In sintesi ciò che viene in rilievo, per definire la nozione di sistema informatico, è l’attitudine della macchina (hardware) ad organizzare ed elaborare dati, in base ad un programma (software), per il perseguimento di finalità eterogenee. Nella definizione che qui interessa, dunque, alla funzione di registrazione e di memorizzazione dei dati, anche elettronica, si affianca l’attività di elaborazione e di organizzazione dei dati medesimi.

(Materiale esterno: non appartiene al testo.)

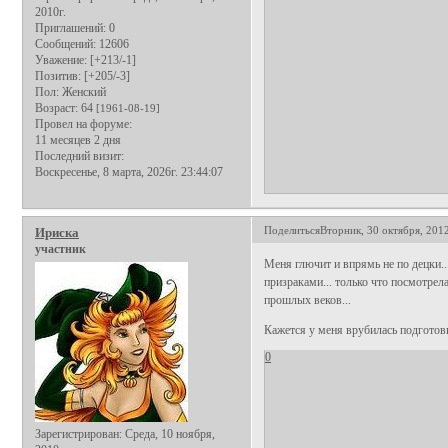
2010г.
Приглашений:
0
Сообщений:
12606
Уважение:
[+213/-1]
Позитив:
[+205/-3]
Пол:
Женский
Возраст:
64
[1961-08-19]
Провел на форуме:
11 месяцев 2 дня
Последний визит:
Воскресенье, 8 марта, 2026г. 23:44:07
Поделиться
Вторник, 30 октября, 2012
Ириска
участник
Меня глючит и впрямь не по децки..
призраками... только что посмотрел
прошлых веков...
Кажется у меня врубилась подготовк
0
Зарегистрирован
: Среда, 10 ноября,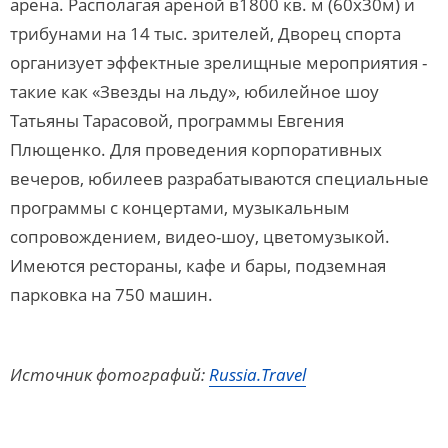
арена. Располагая ареной в1800 кв. м (60х30м) и
трибунами на 14 тыс. зрителей, Дворец спорта
организует эффектные зрелищные мероприятия -
такие как «Звезды на льду», юбилейное шоу
Татьяны Тарасовой, программы Евгения
Плющенко. Для проведения корпоративных
вечеров, юбилеев разрабатываются специальные
программы с концертами, музыкальным
сопровождением, видео-шоу, цветомузыкой.
Имеются рестораны, кафе и бары, подземная
парковка на 750 машин.
Источник фотографий:
Russia.Travel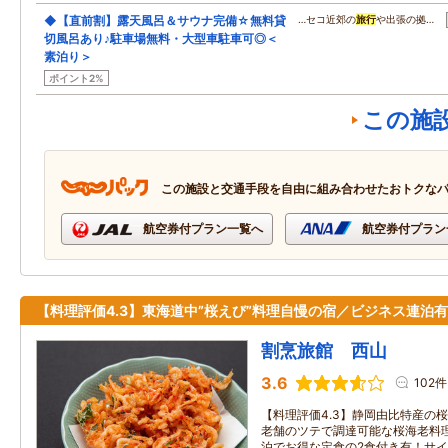
◆【直前割】露天風呂＆サウナ完備☆無料貸
…セコ近郊の
旅行
や出張の拠…
切風呂あり♪駐車場無料・大型車駐車可◎＜
素泊り＞
ポイント2%
この施
この施設と交通手段を自由に組み合わせたおトクな
航空券付プラン一覧へ
航空券付プラン
【料理評価4.3】東海道中”桜えび”料理自慢の宿／ビジネス連泊有
割烹旅館 西山
3.6
102件
【料理評価4.3】静岡由比特産の
老舗のツテで調達可能な桜海老料理
泊でお得な定食の2食付き有！サ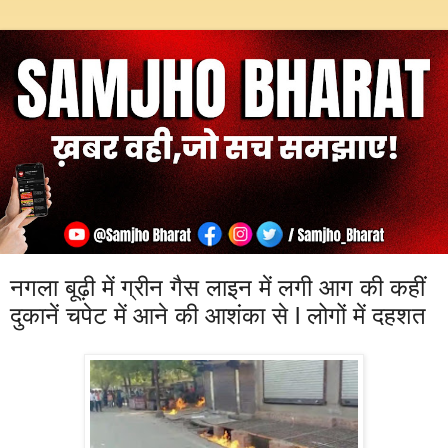
नगला बूढ़ी में ग्रीन गैस लाइन में लगी आग की कहीं
दुकानें चपेट में आने की आशंका से l लोगों में दहशत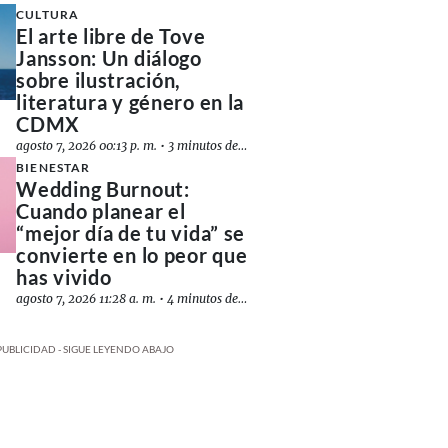
CULTURA
El arte libre de Tove
Jansson: Un diálogo
sobre ilustración,
literatura y género en la
CDMX
agosto 7, 2026 00:13 p. m.
•
3 minutos de lectura
BIENESTAR
Wedding Burnout:
Cuando planear el
“mejor día de tu vida” se
convierte en lo peor que
has vivido
agosto 7, 2026 11:28 a. m.
•
4 minutos de lectura
PUBLICIDAD - SIGUE LEYENDO ABAJO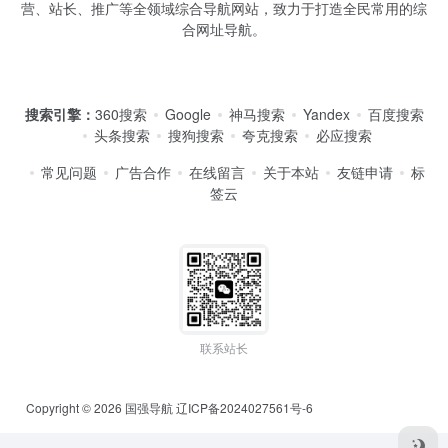
营、站长、推广等全领域综合导航网站，致力于打造全民常用的综
合网址导航。
搜索引擎：
360搜索
Google
神马搜索
Yandex
百度搜索
头条搜索
搜狗搜索
夸克搜索
必应搜索
常见问题
广告合作
在线留言
关于本站
友链申请
标
签云
联系站长
Copyright © 2026
国强导航
辽ICP备2024027561号-6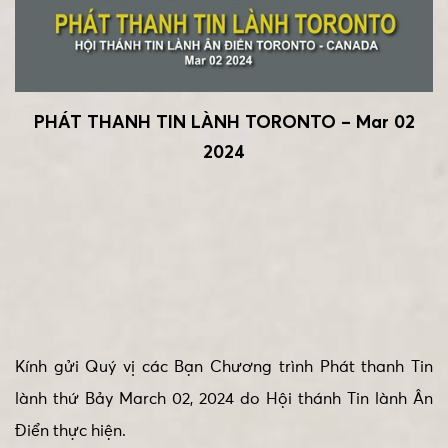
PHÁT THANH TIN LÀNH TORONTO – Mar 02
2024
Kính gửi Quý vị các Bạn Chương trình Phát thanh Tin
lành thứ Bảy March 02, 2024 do Hội thánh Tin lành Ân
Điển thực hiện.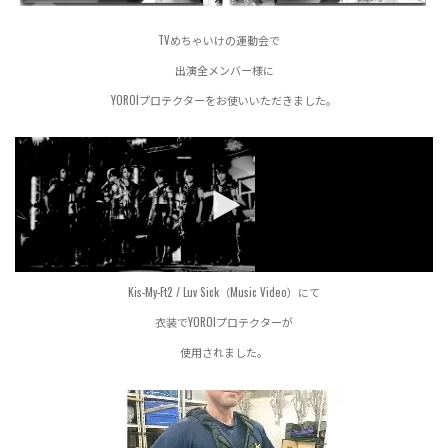
TVめちゃいけの運動会で
出演全メンバー様に
YOROIプロテクターをお使いいただきました。
Kis-My-Ft2 / Luv Sick（Music Video）にて
衣装でYOROIプロテクターが
使用されました。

Così, dunque, definito il sistema informatico la cui tutela è assicurata dalla norma in esame, si osserva che nelle sentenze di merito, non viene spiegato congruamente e logicamente, come la macchina cambiamonete sia qualificabile sistema informatico. Alcun accenno, infatti, si rinviene in merito all’attitudine dell’apparecchio cambiamonete ad organizzare ed elaborare i dati, sulla base di un programma, posto che l’apparecchio non viene descritto, né il funzionamento del predetto viene illustrato dai giudici di merito, che limitano la descrizione, al congegno trovato in possesso dell’imputato, indicato come capace di incidere sul funzionamento della macchina cambiamonete.
2.2. Circa il secondo motivo si osserva che le sentenze di merito, come dedotto, fondano soltanto sulla deposizione di un teste di polizia giudiziaria, non su accertamenti peritali, per la verità mai richiesti nemmeno dal ricorrente, la ritenuta idoneità dell’apparecchio, trovato in possesso dell’imputato, ad alterare il funzionamento delle macchine cambiamonete.
Sul punto va osservato che il delitto, per il quale in ricorrente ha riportato condanna, è reato di pericolo.
Del resto nemmeno il ricorrente assume che sia stata mai chiesta e non espletata, nel dibattimento, perizia sul funzionamento dell’apparecchio sequestrato all’imputato.
Tuttavia i giudici di merito espongono, con ragionamento carente dal punto di vista della motivazione ed anche per quanto concerne la logicità del percorso seguito, che il teste di polizia giudiziaria, esaminato sul punto, aveva dato conto dell’avvenuta verifica, circa il funzionamento dell’apparecchio sequestrato, il quale era risultato idoneo ad alterare il funzionamento di una calcolatrice reperita in ufficio.
Ciò senza spiegare, in alcuna parte della motivazione, per quale ragione la calcolatrice risultata alterata debba considerarsi sistema informatico protetto ai sensi dell’art. 615-quinquies cod. pen., peraltro equiparabile alla macchina cambiamonete, la cui alterazione è, invece, contestata nell’imputazione.
3. La sentenza impugnata, dunque, va annullata con rinvio ad altra sezione della Corte di appello di Brescia perché siano eliminate le carenze motivazionali evidenziate, relative alle ragioni per le quali la macchina cambiamonete sia qualificabile sistema informatico, nonché circa le capacità, del congegno trovato in possesso dell’imputato, di alterare il funzionamento della macchina cambiamonete.
P.Q.M.
Annulla la sentenza impugnata, con rinvio ad altra sezione della Corte di appello di Brescia per nuovo esame.